Seems like Palit takes the cake for the lineup thus far. Too bad they closed up shop in the US years ago. If they were this good back then, they'd be taking most of the business right now.


----------



## W1zzard (Feb 20, 2014)

Razorfang said:


> Is there an EVGA 750 Ti FTW review in the works?



EVGA has offered the card last week, but I didn't take it because I had so many other 750/750 Tis .. and more other cards


----------



## apertotes (Feb 20, 2014)

May I ask why on the fan noise charts you don't add the custom cards that have already been reviewed, like you do on the temperature charts?

And also, great work and thanks!


----------



## Slomo4shO (Feb 20, 2014)

Casecutter said:


> Fiarly clear as from page 5 - A Closer Look



Thanks for pointing that out...


----------



## Assimilator (Feb 21, 2014)

I wonder if the mediocre OC'ing results you've been seeing are because you're testing with the 331.82 drivers, instead of the 334.89 that were released to coincide with the 750 series launch?
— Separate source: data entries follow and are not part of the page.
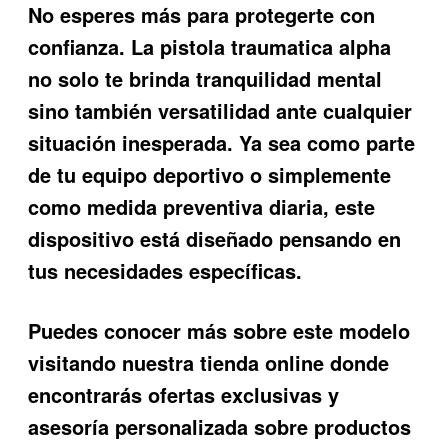
No esperes más para protegerte con
confianza. La
pistola traumatica alpha
no solo te brinda tranquilidad mental
sino también versatilidad ante cualquier
situación inesperada. Ya sea como parte
de tu equipo deportivo o simplemente
como medida preventiva diaria, este
dispositivo está diseñado pensando en
tus necesidades específicas.
Puedes conocer más sobre este modelo
visitando nuestra tienda online donde
encontrarás ofertas exclusivas y
asesoría personalizada sobre productos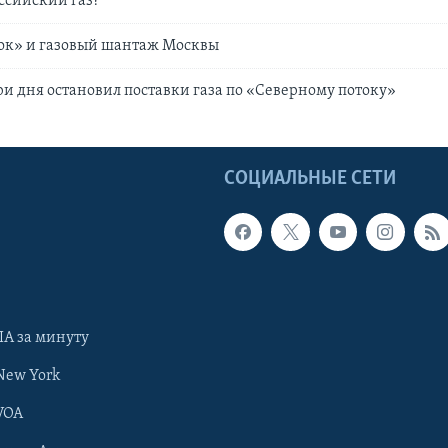
оссийский газ?
ок» и газовый шантаж Москвы
ри дня остановил поставки газа по «Северному потоку»
Ы
СОЦИАЛЬНЫЕ СЕТИ
А за минуту
New York
VOA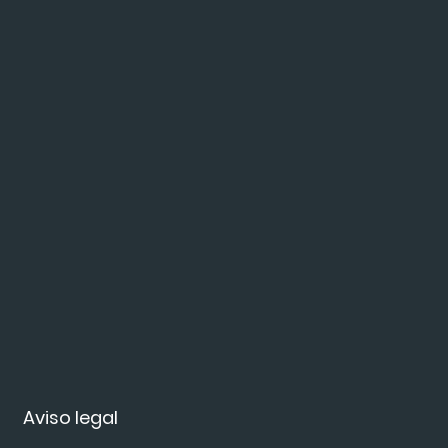
Aviso legal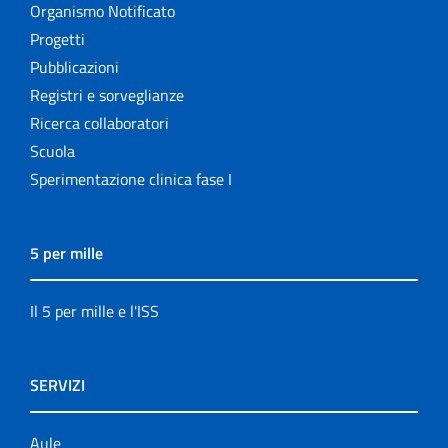
Organismo Notificato
Progetti
Pubblicazioni
Registri e sorveglianze
Ricerca collaboratori
Scuola
Sperimentazione clinica fase I
5 per mille
Il 5 per mille e l'ISS
SERVIZI
Aule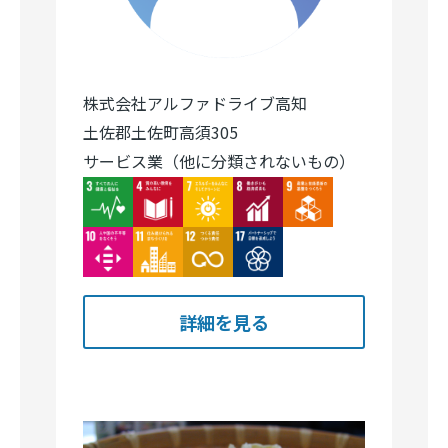
株式会社アルファドライブ高知
土佐郡土佐町高須305
サービス業（他に分類されないもの）
Image
Image
Image
Image
Image
Image
Image
Image
Image
詳細を見る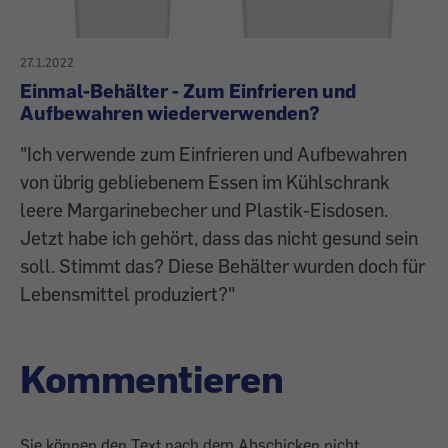
27.1.2022
Einmal-Behälter - Zum Einfrieren und
Aufbewahren wiederverwenden?
"Ich verwende zum Einfrieren und Aufbewahren
von übrig gebliebenem Essen im Kühlschrank
leere Margarinebecher und Plastik-Eisdosen.
Jetzt habe ich gehört, dass das nicht gesund sein
soll. Stimmt das? Diese Behälter wurden doch für
Lebensmittel produziert?"
Kommentieren
Sie können den Text nach dem Abschicken nicht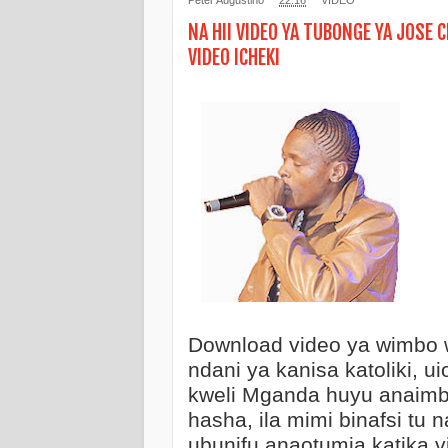
NA HII VIDEO YA TUBONGE YA JOSE
VIDEO ICHEKI
Download video ya wimbo w
ndani ya kanisa katoliki, u
kweli Mganda huyu anaimba
hasha, ila mimi binafsi tu 
ubunifu anaotumia katika vi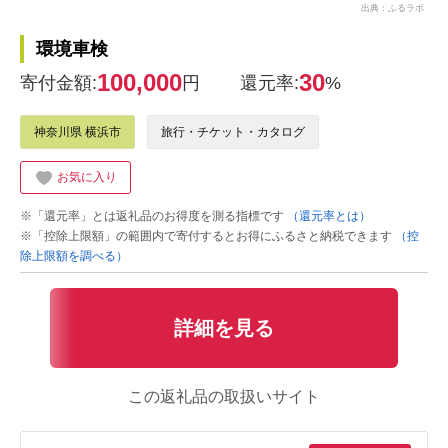
出典：ふるラボ
環境車検
100,000
30
寄付金額:
円
還元率:
%
神奈川県 横浜市
旅行・チケット・カタログ
お気に入り
※「還元率」とは返礼品のお得度を測る指標です
（還元率とは）
※「控除上限額」の範囲内で寄付するとお得にふるさと納税できます
（控
除上限額を調べる）
詳細を見る
この返礼品の取扱いサイト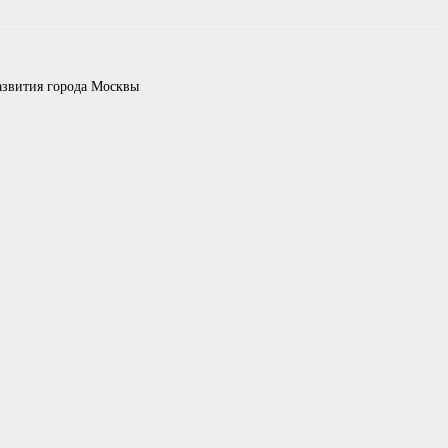
азвития города Москвы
I know you're busy W1zz, but maybe retesting this specific card with the latest WHQL drivers would allow the 6-pin power to have an effect.


----------



## evilacg (Feb 21, 2014)

The first page was using a different graffic card for introduction.


----------



## W1zzard (Feb 21, 2014)

Fixed. Thanks!


----------



## vega22 (Feb 21, 2014)

so when oc the 750 ti is beaten by the cheaper 260x (when oc too) and it is beaten hands down by the 265 which is going to be about the same money?

best thing since sliced bread this then xD


----------



## W1zzard (Feb 21, 2014)

marsey99 said:


> so when oc the 750 ti is beaten


did you look at power draw? performance per watt? fan noise?


----------



## mroofie (Feb 21, 2014)

W1zzard said:


> did you look at power draw? performance per watt? fan noise?


Any chance of the ZOTAC GTX 750 Ti Thunderbolt review ?


----------



## vega22 (Feb 21, 2014)

W1zzard said:


> did you look at power draw? performance per watt? fan noise?



yes, and they do not change the performance figures at all.

it bodes well for their future hardware if it scales but for this product, at this price point?

over priced and under performing springs to my mind.


----------



## W1zzard (Feb 21, 2014)

marsey99 said:


> yes, and they do not change the performance figures at all.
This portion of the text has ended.